TASK REQUIREMENTS:
Across the entries that follow, tally every line holding the word "Hogyan" and reply with the count alone.

(EXERCISE MATERIALS)

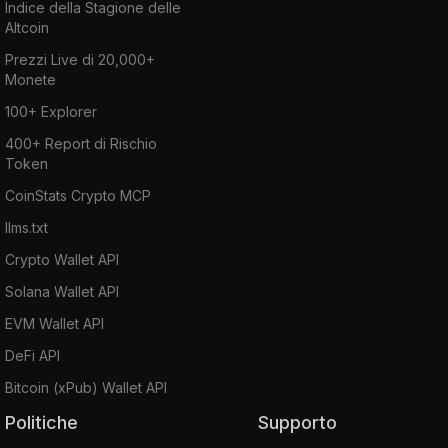
Indice della Stagione delle
Altcoin
Prezzi Live di 20,000+
Monete
100+ Explorer
400+ Report di Rischio
Token
CoinStats Crypto MCP
llms.txt
Crypto Wallet API
Solana Wallet API
EVM Wallet API
DeFi API
Bitcoin (xPub) Wallet API
Politiche
Supporto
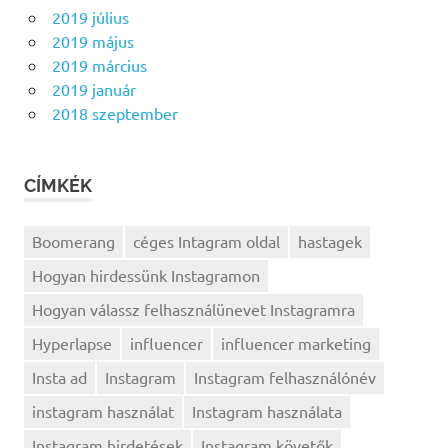
2019 július
2019 május
2019 március
2019 január
2018 szeptember
CÍMKÉK
Boomerang
céges Intagram oldal
hastagek
Hogyan hirdessünk Instagramon
Hogyan válassz felhasználünevet Instagramra
Hyperlapse
influencer
influencer marketing
Insta ad
Instagram
Instagram felhasználónév
instagram használat
Instagram használata
Instagram hirdetések
Instagram követők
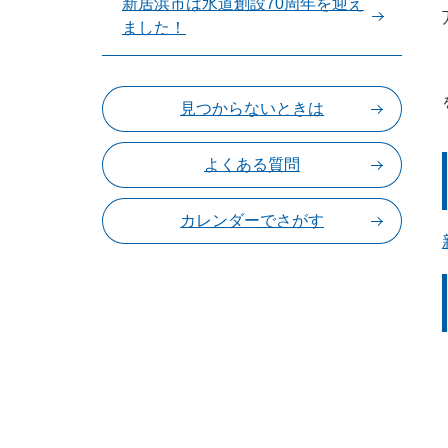
新居浜市は水道創設70周年を迎え
ました！
見つからないときは
よくある質問
カレンダーでさがす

(End EXERCISE MATERIALS)

RESULT OF THIS EXERCISE:
2